Issue with loading model

VLavorini · March 22, 2019, 11:10am

Hi,

I dont arrive to understand why the save/load procedure do not work.

In the following test code, I simply create the model, save the weigths, then create another one similar, and load the previously saved weights:

data = ImageDataBunch.from_folder(path_img, train='train', valid_pct = 0.2, size = 224, ds_tfms=get_transforms(flip_vert=True))
learn = cnn_learner(data, models.resnet34, metrics=error_rate)
learn.save('prova')

data = ImageDataBunch.from_folder(path_img, train='train', valid_pct = 0.2, size = 224, ds_tfms=get_transforms(flip_vert=True))
learn = cnn_learner(data, models.resnet34, metrics=error_rate)
learn.load('prova')

As output, I get the error:

RuntimeError: Error(s) in loading state_dict for Sequential:
size mismatch for 1.8.weight: copying a param with shape torch.Size([618, 512]) from checkpoint, the shape in current model is torch.Size([616, 512]).
size mismatch for 1.8.bias: copying a param with shape torch.Size([618]) from checkpoint, the shape in current model is torch.Size([616]).

What am I missing here?

Thank you

sgugger · March 22, 2019, 1:15pm

Since you are using a random validation set, your vocabulary changed in the two data objects (it’s computed on the training set only).
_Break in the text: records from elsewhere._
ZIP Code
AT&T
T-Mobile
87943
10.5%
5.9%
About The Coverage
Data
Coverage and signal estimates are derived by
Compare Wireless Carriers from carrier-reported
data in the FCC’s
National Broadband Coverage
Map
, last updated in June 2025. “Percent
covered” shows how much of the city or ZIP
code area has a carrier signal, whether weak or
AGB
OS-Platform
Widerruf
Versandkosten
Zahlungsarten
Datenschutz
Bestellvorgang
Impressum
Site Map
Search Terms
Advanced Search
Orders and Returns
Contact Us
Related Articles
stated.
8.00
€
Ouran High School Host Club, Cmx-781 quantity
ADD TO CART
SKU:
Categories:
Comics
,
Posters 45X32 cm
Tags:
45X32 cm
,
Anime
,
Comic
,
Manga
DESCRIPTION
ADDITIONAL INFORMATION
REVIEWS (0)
That’s why you get that mismatch. You should save your data object or the vocabulary you’re using.

jamesramsay100 · May 8, 2019, 8:38am

I am having the exact same problem as @VLavorini.

I have spent a long time training a model and saved using learn.save(‘model_name’). Since I am using a random validation set and have not saved the data object, is there no option but to start training again from scratch?

Many thanks.

enr · November 3, 2019, 5:49pm

how did you solve it?
I have a similar issue

enr · November 3, 2019, 5:55pm

can you please explain how to save the data object or the vocabulary and how to load it into the new leaner?
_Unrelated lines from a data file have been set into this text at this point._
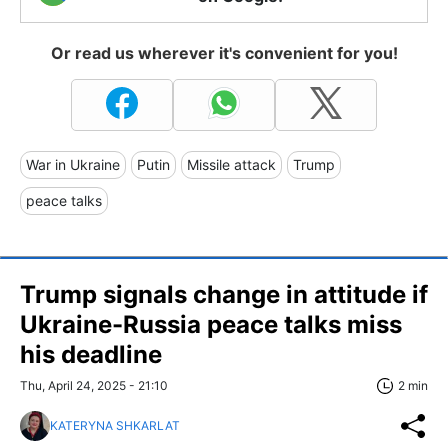
Or read us wherever it's convenient for you!
War in Ukraine
Putin
Missile attack
Trump
peace talks
Trump signals change in attitude if
Ukraine-Russia peace talks miss
his deadline
Thu, April 24, 2025 - 21:10
2 min
KATERYNA SHKARLAT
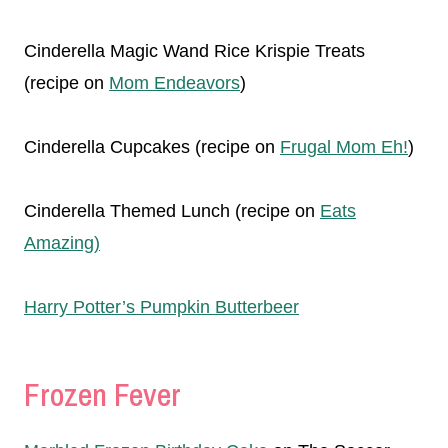
Cinderella Magic Wand Rice Krispie Treats
(recipe on
Mom Endeavors
)
Cinderella Cupcakes (recipe on
Frugal Mom Eh!
)
Cinderella Themed Lunch (recipe on
Eats
Amazing)
Harry Potter’s Pumpkin Butterbeer
Frozen Fever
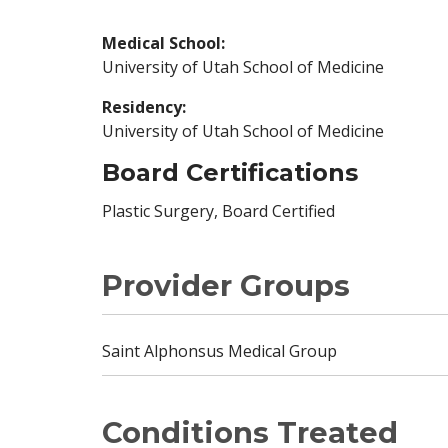
Medical School:
University of Utah School of Medicine
Residency:
University of Utah School of Medicine
Board Certifications
Plastic Surgery, Board Certified
Provider Groups
Saint Alphonsus Medical Group
Conditions Treated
KristerV · November 12, 2019, 1:27pm

Oh please answer this… I’ve spent days here… what exactly does “save your dataset” mean? I have my dataset in folders… There is nothing in the docs or in the forum… how are we the few who struggle with this issue, should be pretty basic…

edit: okay I may have gotten somewhere with this in this topic. I don’t actually have a clue what’s going on though.

AIML2 · January 3, 2020, 3:22pm

Hi, I have encountered the same issue. I trained a large model in Google Colab and trying to continue where I left off but I am not able to load the model. Any solution?

AIML2 · January 3, 2020, 3:57pm

I found this solution from another page of Fasi AI forum. It seems the issue can be solced adding, “remove_module=True”. It seems there is a mismatch between the Tensor size of the new model I create from resnet18 and the one that I saved. The following code might help:

learn.load('YOUR_SAVED_MODEL',strict=False,remove_module=True)

Alexfink · April 11, 2020, 9:31am

In my case it ended up being wrong data loading, I was loading unlabeled test data, and the loader assumed one class.
When I initialized the model it accidentally thinks there is one class in the data, and hence initialize the last layer with wrong dimension

dokuboyejo · August 21, 2021, 8:52pm

Faced similar issue and can confirm removing the module and marking as not strict resolve for me as indicated by @AIML2

drscotthawley · October 10, 2021, 9:59pm

For others’ reference:

I was facing a similar size mismatch problem when loading weights (from the same model, learning & dataset specs from the same notebook just trained on a different machine), but remove_module is longer a recognized kwarg, and just adding strict=False had no effect.

I could go into details of how I traced the error but TL/DR: What fixed it in this case was just restarting the kernel on Colab and trying again.